Şimdi İslam âleminin hastalığına kısaca bir bakalım:
Kendi zihin dünyasını unutmuş durumda. İşlemeyen katmanlar durağanlaşmış ve birbirleri arasında geçişkenlik sağlanamıyor. Durağan ve dolayısıyla küf tutmuş zihinle düşünceyi de geliştiremiyor. Batılılara öykünse de kendi ( küflü de olsa) geçişken zihin katmanları, onu tam batılı yapamıyor! İki arada bir derede kalmış durumda. Ya kendine gelecek, yani Tevhidi ( bütüncül ) düşünceyi hayatına yansıtacak ve yeryüzü yeniden yaradılış kanunlarıyla tanışacak yahut dünyayı kana bulayanların kuyruğunda can vermeyi bir meziyet sayacaktır. Umarız ve dileriz kendini tanısın ve tüm insanlığa yeniden örnek olsun.

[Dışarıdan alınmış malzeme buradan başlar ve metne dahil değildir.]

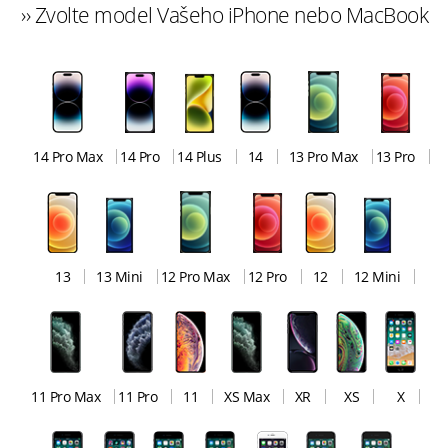
›› Zvolte model Vašeho iPhone nebo MacBook
14 Pro Max
14 Pro
14 Plus
14
13 Pro Max
13 Pro
13
13 Mini
12 Pro Max
12 Pro
12
12 Mini
11 Pro Max
11 Pro
11
XS Max
XR
XS
X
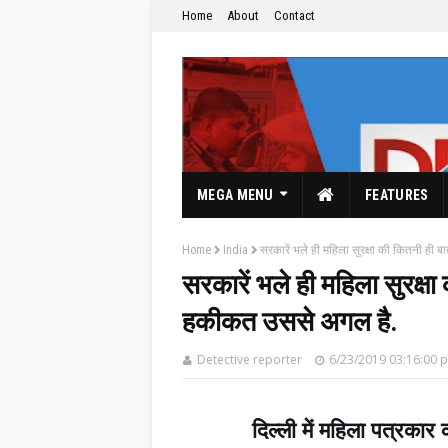
Home
About
Contact
MEGA MENU
FEATURES
Home
India
सरकारें भले ही महिला सुरक्षा की कितनी ही ब
सरकारें भले ही महिला सुरक्षा 
हकीकत उससे अगल है.
The Hindi News Paper & News Service's
Detective reporter
6/23/2019 03:16:00 
दिल्ली में महिला पत्रकार क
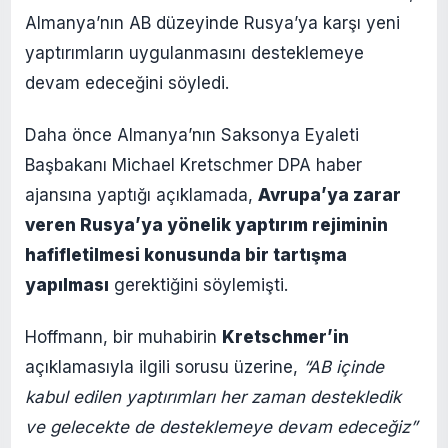
Almanya’nın AB düzeyinde Rusya’ya karşı yeni
yaptırımların uygulanmasını desteklemeye
devam edeceğini söyledi.
Daha önce Almanya’nın Saksonya Eyaleti
Başbakanı Michael Kretschmer DPA haber
ajansına yaptığı açıklamada,
Avrupa’ya zarar
veren Rusya’ya yönelik yaptırım rejiminin
hafifletilmesi konusunda bir tartışma
yapılması
gerektiğini söylemişti.
Hoffmann, bir muhabirin
Kretschmer’in
açıklamasıyla ilgili sorusu üzerine,
“AB içinde
kabul edilen yaptırımları her zaman destekledik
ve gelecekte de desteklemeye devam edeceğiz”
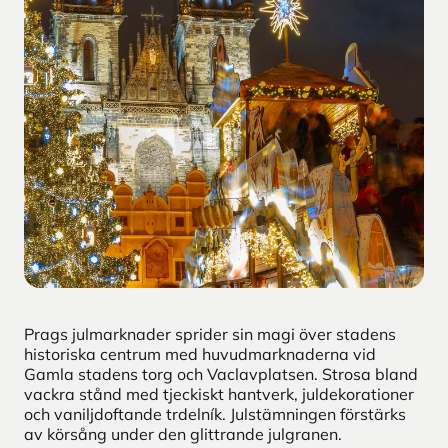
Prags julmarknader sprider sin magi över stadens
historiska centrum med huvudmarknaderna vid
Gamla stadens torg och Vaclavplatsen. Strosa bland
vackra stånd med tjeckiskt hantverk, juldekorationer
och vaniljdoftande trdelník. Julstämningen förstärks
av körsång under den glittrande julgranen.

Zihin dünyamdan ÖTE DÜNYA’ya bir geçişkenlik sağlayamayan hiçbir şey beni bana tanıtamaz, benim mutluluğumdan söz edemez. Maverasız uygarlıkların insanlığa katabilecekleri hiçbir, ama hiçbir evrensel, ebedi değer yargıları yoktur ve olamaz. Her şey zıddıyla vardır; ahreti olmayan bir dünya nasıl ayakta durabilir ve üzerindeki insanları mutlu edebilir?
Dünyadaki kötülüklere, çarpıklıklara dur diyecek gücüm yok; lakin Tevhid’in oluşturduğu zihnimi her türlü küfrün tasallutundan korumak da benim iman görevim.